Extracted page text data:
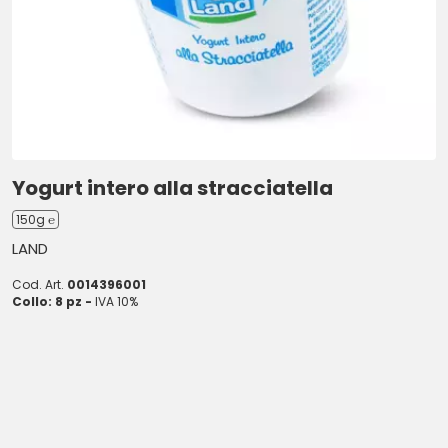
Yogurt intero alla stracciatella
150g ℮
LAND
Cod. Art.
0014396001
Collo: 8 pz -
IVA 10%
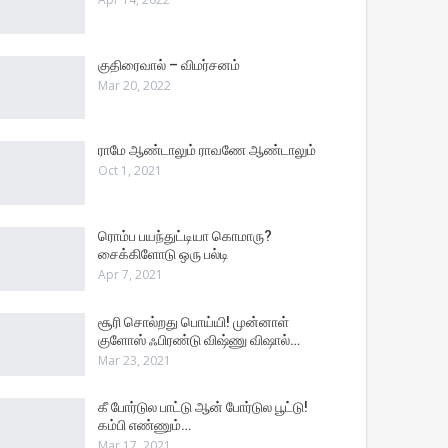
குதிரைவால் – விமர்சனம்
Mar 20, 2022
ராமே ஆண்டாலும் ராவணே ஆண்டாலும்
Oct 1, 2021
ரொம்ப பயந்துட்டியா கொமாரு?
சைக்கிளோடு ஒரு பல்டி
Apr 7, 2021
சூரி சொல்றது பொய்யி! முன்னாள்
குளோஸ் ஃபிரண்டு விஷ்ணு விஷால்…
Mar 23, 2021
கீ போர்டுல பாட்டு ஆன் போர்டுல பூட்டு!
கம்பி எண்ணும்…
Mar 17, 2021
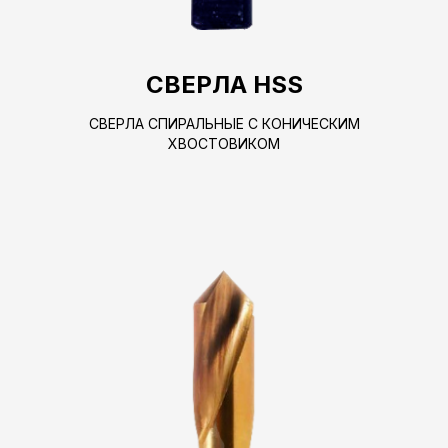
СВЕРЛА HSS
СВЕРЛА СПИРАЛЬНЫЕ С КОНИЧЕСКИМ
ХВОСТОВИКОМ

---

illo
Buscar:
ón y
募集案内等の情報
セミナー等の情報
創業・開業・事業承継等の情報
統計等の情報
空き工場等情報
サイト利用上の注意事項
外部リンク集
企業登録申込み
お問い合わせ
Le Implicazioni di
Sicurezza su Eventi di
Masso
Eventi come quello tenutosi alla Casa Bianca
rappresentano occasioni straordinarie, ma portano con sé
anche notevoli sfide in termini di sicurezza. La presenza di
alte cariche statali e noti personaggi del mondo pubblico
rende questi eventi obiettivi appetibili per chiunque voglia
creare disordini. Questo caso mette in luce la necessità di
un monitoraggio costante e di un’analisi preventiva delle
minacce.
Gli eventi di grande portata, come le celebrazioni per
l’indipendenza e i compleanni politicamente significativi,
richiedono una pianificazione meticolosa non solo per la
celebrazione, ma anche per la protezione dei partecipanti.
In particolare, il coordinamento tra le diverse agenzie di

--

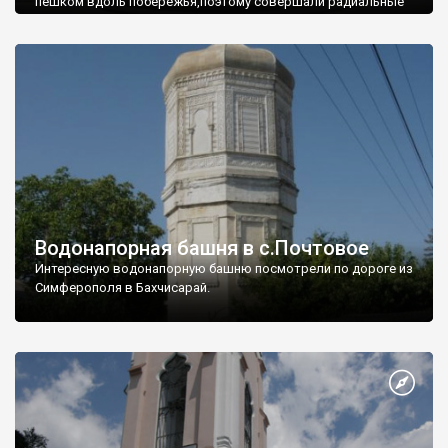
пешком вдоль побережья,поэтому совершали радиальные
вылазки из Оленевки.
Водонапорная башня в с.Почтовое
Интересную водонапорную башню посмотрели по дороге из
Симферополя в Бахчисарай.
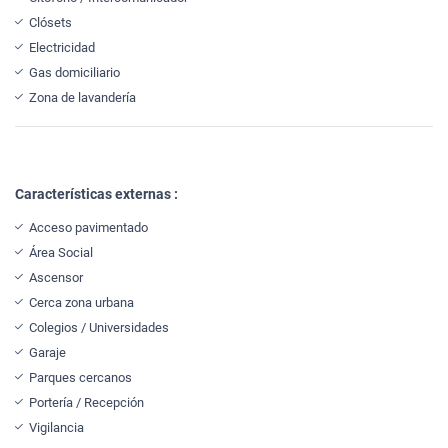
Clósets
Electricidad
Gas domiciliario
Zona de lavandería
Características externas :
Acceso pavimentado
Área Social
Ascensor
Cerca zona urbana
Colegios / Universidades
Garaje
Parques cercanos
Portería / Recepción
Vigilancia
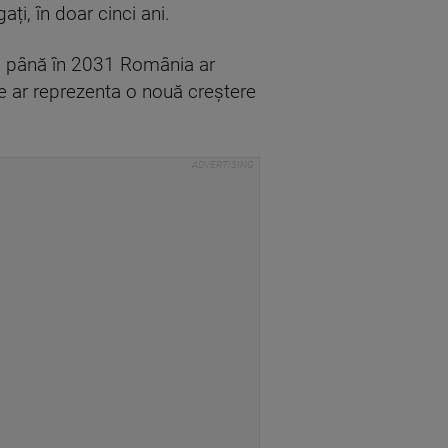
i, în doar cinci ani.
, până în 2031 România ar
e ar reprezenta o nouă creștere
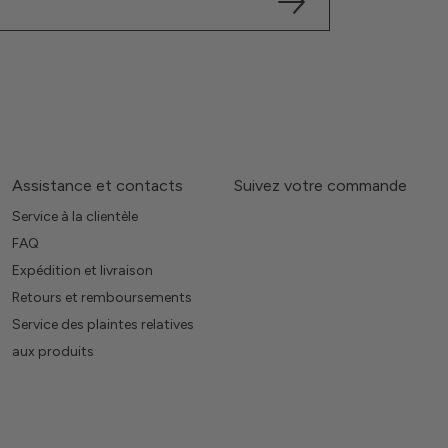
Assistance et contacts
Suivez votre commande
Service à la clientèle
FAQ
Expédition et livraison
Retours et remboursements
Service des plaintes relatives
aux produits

What is needed: In the entries above, find the line holding "Gli eventi di" and the line holding "celebrazione, ma anche", then retype exactly those two lines and every line between them, and nothing else.

The completed task:
Gli eventi di grande portata, come le celebrazioni per
l’indipendenza e i compleanni politicamente significativi,
richiedono una pianificazione meticolosa non solo per la
celebrazione, ma anche per la protezione dei partecipanti.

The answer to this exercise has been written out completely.